We will use a sample Stata dataset to illustrate the basics of the duplicates command. For this, we will follow a Stata help file example. The dupxmpl dataset has 3 variables: id
, x
, and y
. It has 198 unique observations and 4 duplicate observations (2 copies of each observation). We can get these numbers using the duplicates report
command.
// Using a sample dataset stored on Stata's servers
use https://www.stata-press.com/data/r13/dupxmpl
// could have also used the webuse command: webuse dupxmpl
duplicates report
Since we have few duplicates and not a lot of variables, we can use the duplicates list
command to view them. However, usually, we want to mark duplicates and then rowse
them. duplicates tag
command allows us to create a variable that tracks duplicates and then we can browse conditional on this variable’s values. Example below:
// simply listing the duplicates
duplicates list
// browsing the duplicates
duplicates tag, gen(dup)
br if dup >= 1
Be wary of the dup
variable. It equals 0 for unique observations, 1 for a pair of duplicate observations (so an observation in such a pair has “1” duplicate), 2 for a trio of duplicate observations (so an observation in such a trio has “2” duplicates), and so on.

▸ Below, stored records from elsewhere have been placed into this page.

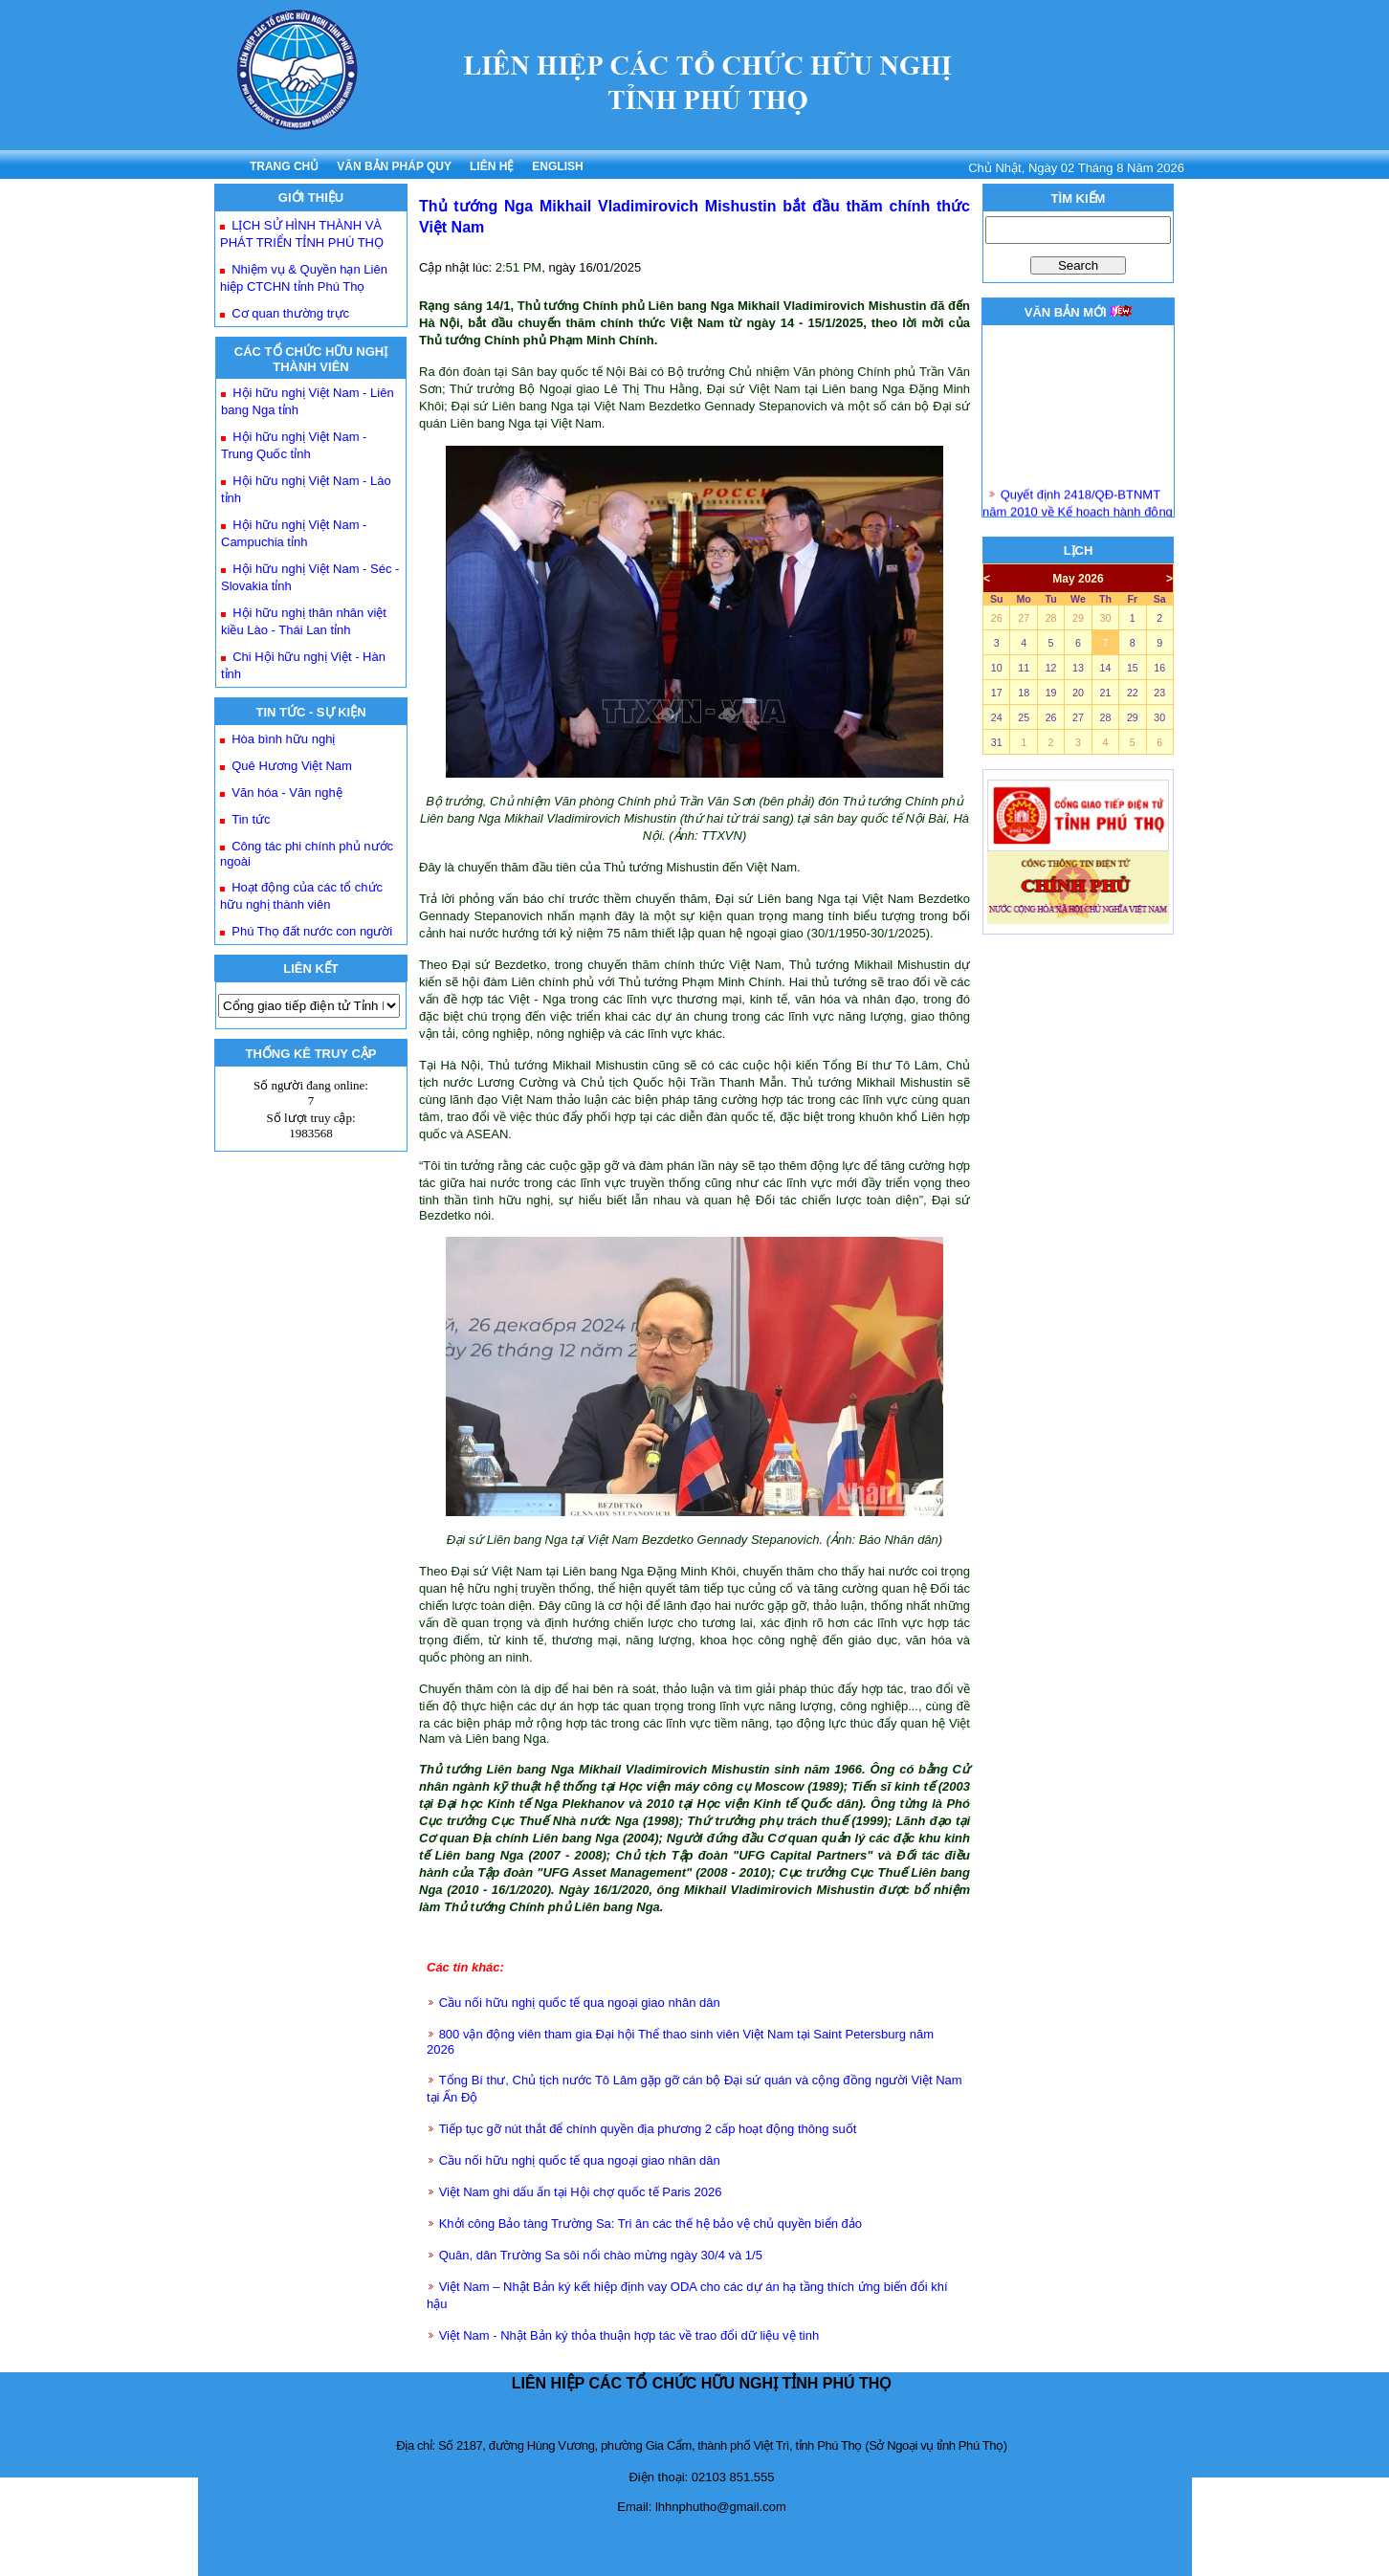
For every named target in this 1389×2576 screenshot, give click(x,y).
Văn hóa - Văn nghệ (287, 792)
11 (1023, 667)
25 (1023, 717)
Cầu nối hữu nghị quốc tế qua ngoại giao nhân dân (579, 2002)
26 (997, 618)
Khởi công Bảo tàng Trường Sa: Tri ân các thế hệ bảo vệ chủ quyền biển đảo (650, 2223)
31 (997, 742)
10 (997, 667)
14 (1105, 667)
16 (1159, 667)
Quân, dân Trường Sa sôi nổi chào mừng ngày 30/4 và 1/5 (600, 2255)
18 (1023, 692)
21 (1105, 692)
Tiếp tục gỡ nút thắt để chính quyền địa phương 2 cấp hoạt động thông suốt (648, 2129)
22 (1132, 692)
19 (1051, 692)
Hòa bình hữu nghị (283, 739)
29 (1078, 618)
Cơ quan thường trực (290, 313)
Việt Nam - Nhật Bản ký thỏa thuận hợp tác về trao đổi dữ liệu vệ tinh (629, 2335)
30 (1105, 618)
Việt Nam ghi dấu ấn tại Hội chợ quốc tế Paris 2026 (580, 2192)
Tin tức (251, 819)
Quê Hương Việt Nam (292, 766)
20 (1078, 692)
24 (997, 717)
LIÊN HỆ (492, 166)
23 (1159, 692)
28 (1051, 618)
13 (1078, 667)
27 (1023, 618)
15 (1132, 667)
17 (997, 692)
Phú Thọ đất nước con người (312, 931)
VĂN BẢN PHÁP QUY (394, 166)
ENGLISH (557, 166)
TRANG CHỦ (284, 166)
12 (1051, 667)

In the above examples, we did not specify what variables to consider; so Stata used all the three variables: id
, x
, and y
. Hence, the duplicates we found were “proper” duplicates. We can drop them by using the duplicates drop
command:
duplicates drop // dropping the "proper" duplicates
Lets move on to “improper” duplicates. For this, we return to our covid-vaccination dataset. Suppose you want to save a dataset with state and district names -> something like a directory. Given that the dataset is at district-day level, we will have duplicates in the states-districts, i.e., duplicates in lgd_state_name lgd_district_name
. We can inspect this by supplying the list of variables to Stata.

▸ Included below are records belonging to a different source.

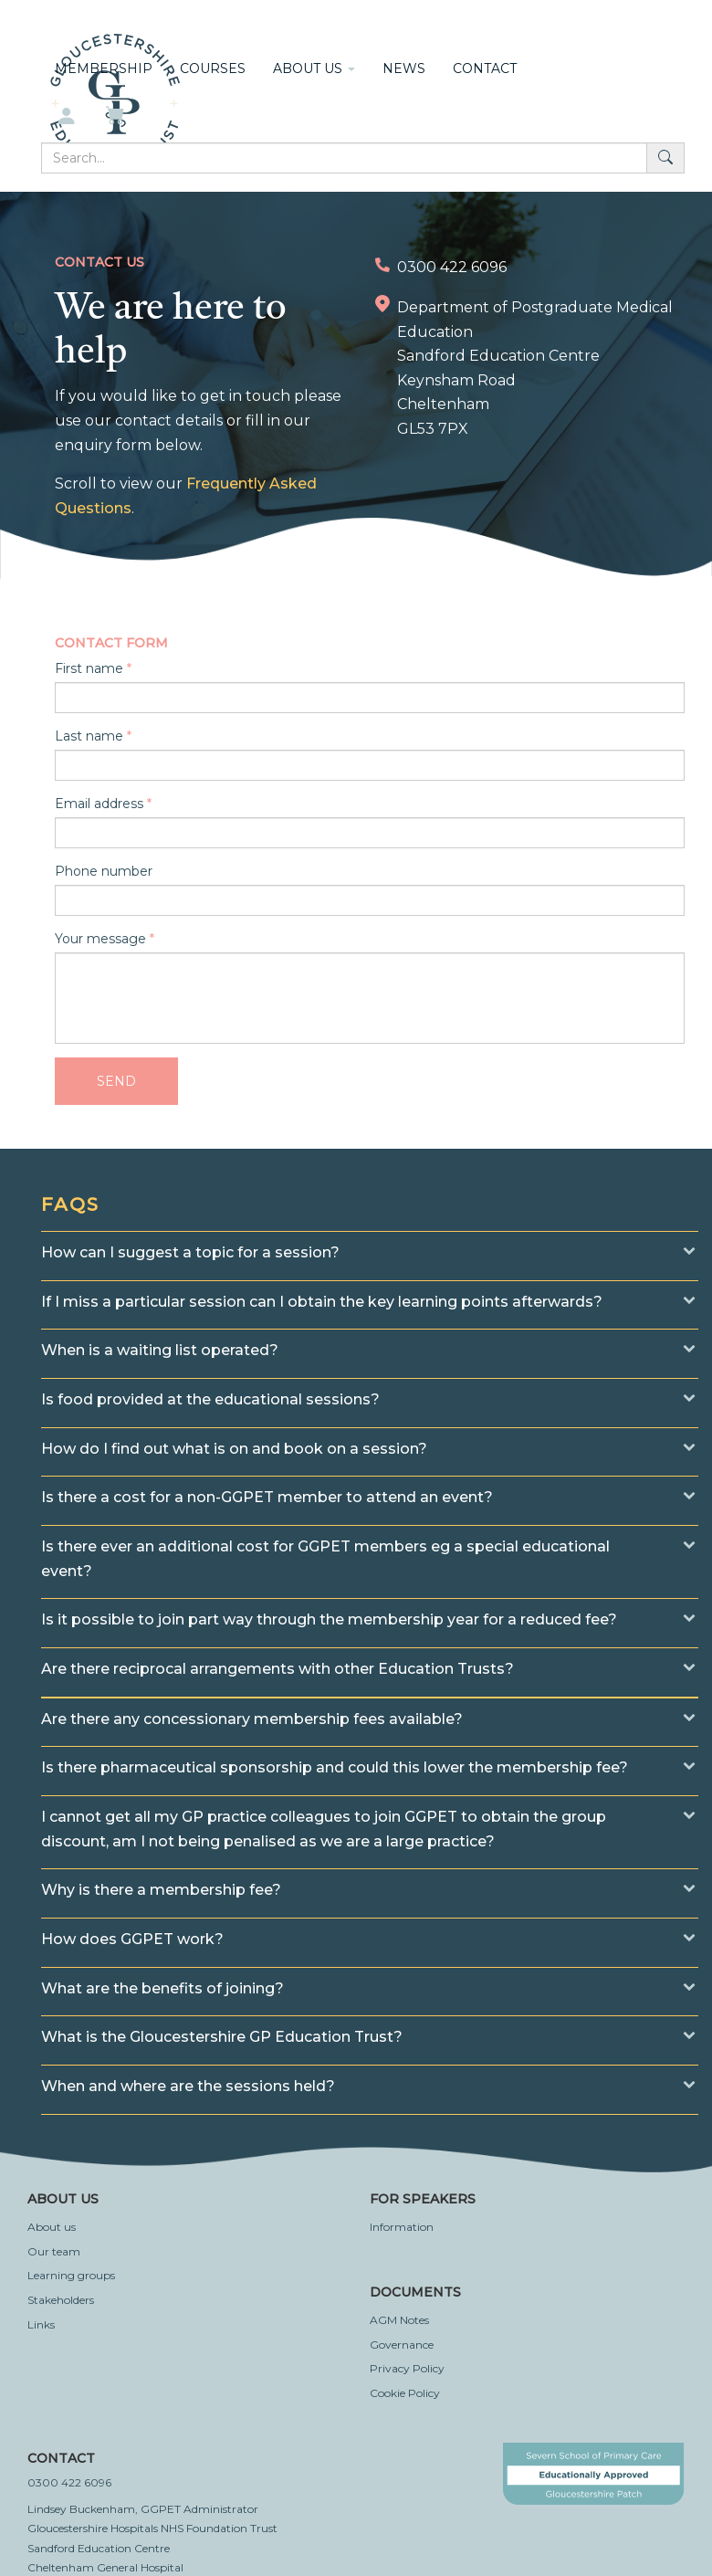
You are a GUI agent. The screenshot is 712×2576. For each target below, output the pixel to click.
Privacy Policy (407, 2368)
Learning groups (71, 2275)
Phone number (103, 871)
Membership (103, 68)
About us (51, 2227)
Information (402, 2227)
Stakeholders (60, 2300)
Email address (99, 803)
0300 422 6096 (69, 2482)
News (403, 68)
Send (116, 1081)
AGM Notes (399, 2320)
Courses (213, 68)
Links (41, 2324)
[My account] (66, 116)
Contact (485, 68)
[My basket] (116, 116)
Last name (89, 736)
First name (89, 668)
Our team (53, 2251)
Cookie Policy (405, 2393)
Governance (402, 2344)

// load the covid vaccination data
duplicates tag lgd_state_name lgd_district_name, gen(dup)
tabulate dup
While we have duplicates in states-districts, we do not have duplicates in states-districts-dates. Focus on this statement. Once we include date
in the list of variables to check duplicates on, each observation gets a unique combination of state-district-date, and therefore, all observations are unique.

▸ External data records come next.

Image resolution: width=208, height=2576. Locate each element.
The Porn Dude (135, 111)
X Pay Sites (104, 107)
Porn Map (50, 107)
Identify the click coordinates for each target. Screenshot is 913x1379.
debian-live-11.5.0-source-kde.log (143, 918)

Anyway, suppose we want to drop the duplicates in states and districts. duplicates drop
command requires the user to specify the force
option if they want to drop duplicates on a list of variables. This is meant as a safeguard against the user’s stupidity I guess; there has to be a better reason than that though but for now lets accept that Stata wants the force
option to ensure that the user understands that dropping “improper” duplicates is a tricky business. In our case, we know why there are duplicates and why it is okay to drop them. So, we can run:
duplicates drop lgd_state_name lgd_district_name, force
But before you save the resultant dataset, take a look at other variables. Since the original dataset recorded vaccination numbers at the district-day level, the vaccination variables don’t make any sense now. So we want to keep only the relevant variables -> ones that make sense at the district level. In this special case, we wanted to create a directory dataset of state and district names, so lets keep those variables:
keep lgd_state_name lgd_district_name
Again, in this very special case of wanting to create a directory, it would have made sense to drop the irrelevant variables before dropping the duplicates. In this way, we would have dropped “proper” duplicates because the dataset would have contained only two variables - state and district - and so the duplicates drop
command could have been run without specifying a list of variables.